§ Task requirements
Pull every line that holds the word "Hohen" from the entries.

[Transcribed page contents]
↓↓↓

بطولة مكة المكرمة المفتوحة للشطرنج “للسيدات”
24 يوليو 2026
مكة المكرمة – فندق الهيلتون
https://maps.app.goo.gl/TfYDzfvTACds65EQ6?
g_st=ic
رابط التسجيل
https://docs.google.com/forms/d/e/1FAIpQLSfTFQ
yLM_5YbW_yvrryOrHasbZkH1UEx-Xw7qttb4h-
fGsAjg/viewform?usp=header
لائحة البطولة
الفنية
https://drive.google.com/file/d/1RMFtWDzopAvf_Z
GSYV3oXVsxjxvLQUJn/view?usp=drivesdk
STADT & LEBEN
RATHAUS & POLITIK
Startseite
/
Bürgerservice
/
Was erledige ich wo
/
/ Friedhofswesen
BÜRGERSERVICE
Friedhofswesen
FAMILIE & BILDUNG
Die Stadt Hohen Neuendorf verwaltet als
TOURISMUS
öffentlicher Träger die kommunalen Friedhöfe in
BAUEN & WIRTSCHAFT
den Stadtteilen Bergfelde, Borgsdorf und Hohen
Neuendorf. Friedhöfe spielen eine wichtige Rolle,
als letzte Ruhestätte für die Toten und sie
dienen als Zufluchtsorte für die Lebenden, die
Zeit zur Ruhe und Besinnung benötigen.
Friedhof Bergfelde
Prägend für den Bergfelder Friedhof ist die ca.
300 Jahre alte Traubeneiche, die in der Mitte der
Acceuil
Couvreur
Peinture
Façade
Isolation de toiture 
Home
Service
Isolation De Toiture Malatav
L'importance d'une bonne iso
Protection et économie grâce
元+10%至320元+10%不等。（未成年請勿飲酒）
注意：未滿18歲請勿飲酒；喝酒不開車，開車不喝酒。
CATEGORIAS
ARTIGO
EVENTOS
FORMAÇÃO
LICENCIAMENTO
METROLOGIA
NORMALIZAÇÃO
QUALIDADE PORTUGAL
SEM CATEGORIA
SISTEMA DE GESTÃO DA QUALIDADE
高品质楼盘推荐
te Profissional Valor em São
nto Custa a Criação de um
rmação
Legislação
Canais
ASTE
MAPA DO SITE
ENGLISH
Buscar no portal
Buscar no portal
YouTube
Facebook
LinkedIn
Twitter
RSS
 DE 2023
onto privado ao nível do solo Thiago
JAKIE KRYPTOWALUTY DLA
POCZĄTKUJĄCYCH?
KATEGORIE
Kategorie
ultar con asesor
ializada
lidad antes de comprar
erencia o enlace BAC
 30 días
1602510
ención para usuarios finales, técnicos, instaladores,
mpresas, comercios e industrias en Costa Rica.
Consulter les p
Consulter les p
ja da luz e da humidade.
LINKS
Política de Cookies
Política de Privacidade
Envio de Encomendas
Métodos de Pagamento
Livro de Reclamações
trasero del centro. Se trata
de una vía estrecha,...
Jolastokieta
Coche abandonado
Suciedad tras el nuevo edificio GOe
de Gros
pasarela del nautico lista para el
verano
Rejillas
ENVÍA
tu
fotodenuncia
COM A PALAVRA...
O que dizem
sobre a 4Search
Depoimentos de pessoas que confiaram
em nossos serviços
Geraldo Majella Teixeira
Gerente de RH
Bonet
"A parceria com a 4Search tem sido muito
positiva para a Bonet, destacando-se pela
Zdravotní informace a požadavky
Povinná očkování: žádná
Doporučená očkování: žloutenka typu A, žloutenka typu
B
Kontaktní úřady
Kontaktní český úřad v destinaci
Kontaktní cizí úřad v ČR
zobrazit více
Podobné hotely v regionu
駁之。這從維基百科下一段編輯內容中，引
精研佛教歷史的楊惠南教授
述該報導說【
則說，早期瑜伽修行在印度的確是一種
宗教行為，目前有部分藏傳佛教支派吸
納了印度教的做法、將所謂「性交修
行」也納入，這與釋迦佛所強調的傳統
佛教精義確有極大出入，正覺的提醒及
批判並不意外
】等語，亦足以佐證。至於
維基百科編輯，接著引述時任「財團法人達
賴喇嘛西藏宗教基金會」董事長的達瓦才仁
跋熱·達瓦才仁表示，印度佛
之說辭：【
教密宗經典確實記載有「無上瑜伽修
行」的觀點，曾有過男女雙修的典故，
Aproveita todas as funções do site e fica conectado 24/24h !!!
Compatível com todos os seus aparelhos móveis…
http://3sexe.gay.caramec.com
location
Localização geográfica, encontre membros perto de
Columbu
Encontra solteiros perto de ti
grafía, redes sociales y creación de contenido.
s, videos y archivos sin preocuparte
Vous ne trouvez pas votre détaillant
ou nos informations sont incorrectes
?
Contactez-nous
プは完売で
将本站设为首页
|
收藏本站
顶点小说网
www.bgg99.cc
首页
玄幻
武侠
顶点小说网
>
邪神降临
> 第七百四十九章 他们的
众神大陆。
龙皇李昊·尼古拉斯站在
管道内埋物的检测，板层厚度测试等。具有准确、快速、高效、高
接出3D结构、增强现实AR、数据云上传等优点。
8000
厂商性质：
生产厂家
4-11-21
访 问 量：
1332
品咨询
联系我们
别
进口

↑↑↑

§ Exercise output
Die Stadt Hohen Neuendorf verwaltet als
den Stadtteilen Bergfelde, Borgsdorf und Hohen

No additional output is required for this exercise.